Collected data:
☆ ☆ ☆ ☆
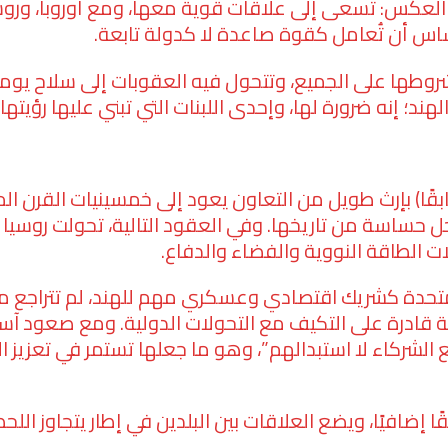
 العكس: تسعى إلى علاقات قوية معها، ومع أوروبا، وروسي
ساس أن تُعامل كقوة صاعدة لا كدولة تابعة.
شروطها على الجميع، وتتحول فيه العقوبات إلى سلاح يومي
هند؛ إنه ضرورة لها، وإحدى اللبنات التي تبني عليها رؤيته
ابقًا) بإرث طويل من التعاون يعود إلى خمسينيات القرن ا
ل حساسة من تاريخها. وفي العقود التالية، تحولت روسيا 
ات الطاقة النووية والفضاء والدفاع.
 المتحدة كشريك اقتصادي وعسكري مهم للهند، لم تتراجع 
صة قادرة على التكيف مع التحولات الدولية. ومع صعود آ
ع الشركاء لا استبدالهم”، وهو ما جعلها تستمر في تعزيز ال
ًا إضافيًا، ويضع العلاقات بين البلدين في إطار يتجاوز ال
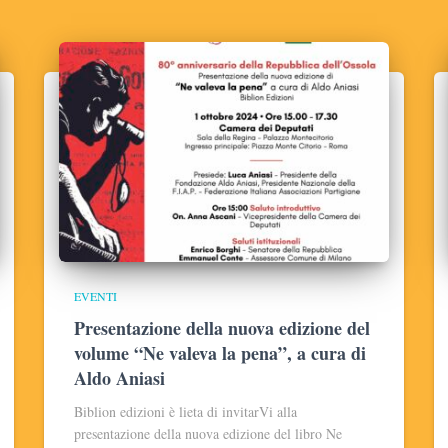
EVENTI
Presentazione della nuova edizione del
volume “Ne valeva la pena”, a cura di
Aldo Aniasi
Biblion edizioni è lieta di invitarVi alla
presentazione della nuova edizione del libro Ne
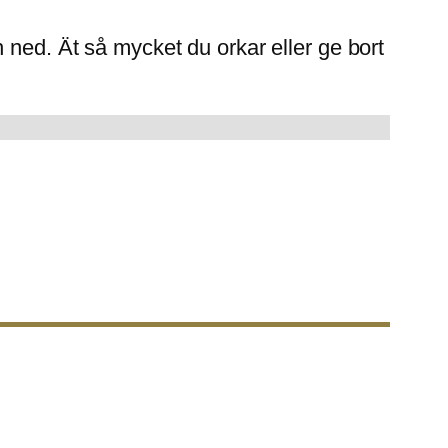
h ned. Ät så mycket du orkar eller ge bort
☆ ☆ ☆ ☆
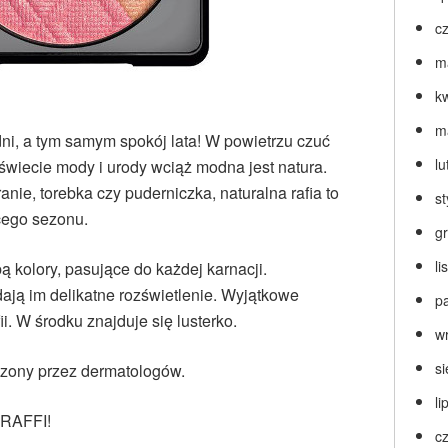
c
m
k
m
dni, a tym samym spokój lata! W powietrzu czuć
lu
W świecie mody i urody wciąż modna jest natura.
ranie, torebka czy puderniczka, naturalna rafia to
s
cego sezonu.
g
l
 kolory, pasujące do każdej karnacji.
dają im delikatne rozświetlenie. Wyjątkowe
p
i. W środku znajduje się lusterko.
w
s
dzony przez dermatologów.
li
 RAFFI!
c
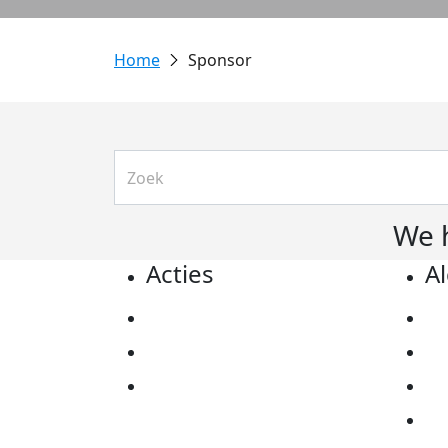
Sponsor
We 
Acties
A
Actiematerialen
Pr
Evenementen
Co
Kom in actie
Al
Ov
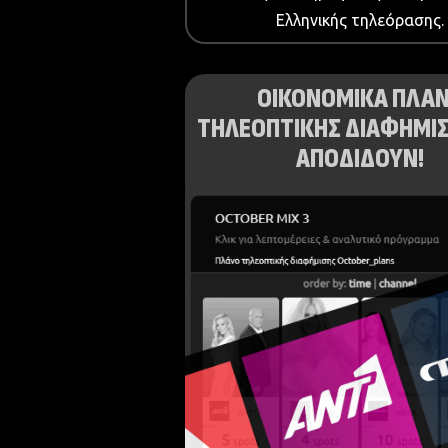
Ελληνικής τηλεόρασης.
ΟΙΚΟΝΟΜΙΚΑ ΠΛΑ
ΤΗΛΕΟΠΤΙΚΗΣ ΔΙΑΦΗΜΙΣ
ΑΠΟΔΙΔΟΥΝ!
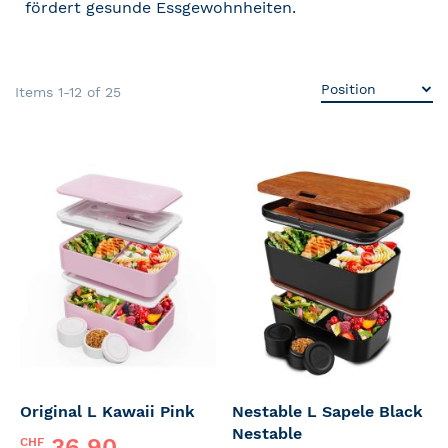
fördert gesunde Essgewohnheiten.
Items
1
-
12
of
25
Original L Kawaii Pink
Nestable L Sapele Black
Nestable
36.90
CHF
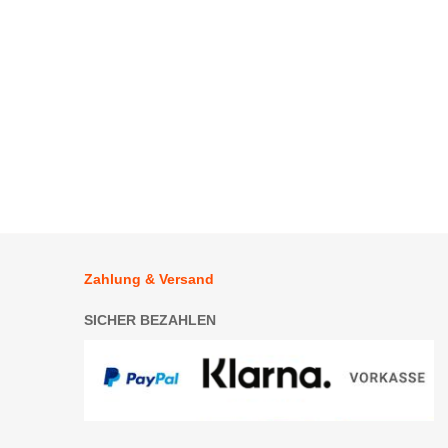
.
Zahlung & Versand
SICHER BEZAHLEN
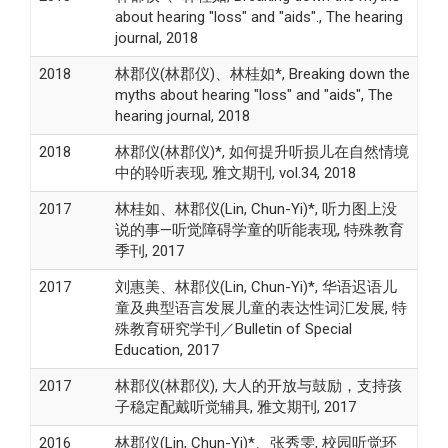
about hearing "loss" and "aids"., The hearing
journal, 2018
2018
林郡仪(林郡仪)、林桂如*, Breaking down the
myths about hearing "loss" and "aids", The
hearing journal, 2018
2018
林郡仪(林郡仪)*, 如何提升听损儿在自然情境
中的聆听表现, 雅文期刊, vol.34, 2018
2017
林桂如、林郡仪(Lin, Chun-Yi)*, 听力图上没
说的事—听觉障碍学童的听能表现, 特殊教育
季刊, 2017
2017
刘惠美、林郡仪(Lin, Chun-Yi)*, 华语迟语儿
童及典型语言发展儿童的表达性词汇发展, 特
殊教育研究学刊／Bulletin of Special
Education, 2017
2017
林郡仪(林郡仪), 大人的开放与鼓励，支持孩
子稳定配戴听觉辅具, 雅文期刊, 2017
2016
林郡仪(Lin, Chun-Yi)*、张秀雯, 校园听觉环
☆ ☆ ☆ ☆
_Task objective_. In the lines above, spot each one that contains the word "edizione" and copy it.

_Solution to the exercise_.
Presentazione della nuova edizione del
presentazione della nuova edizione del libro Ne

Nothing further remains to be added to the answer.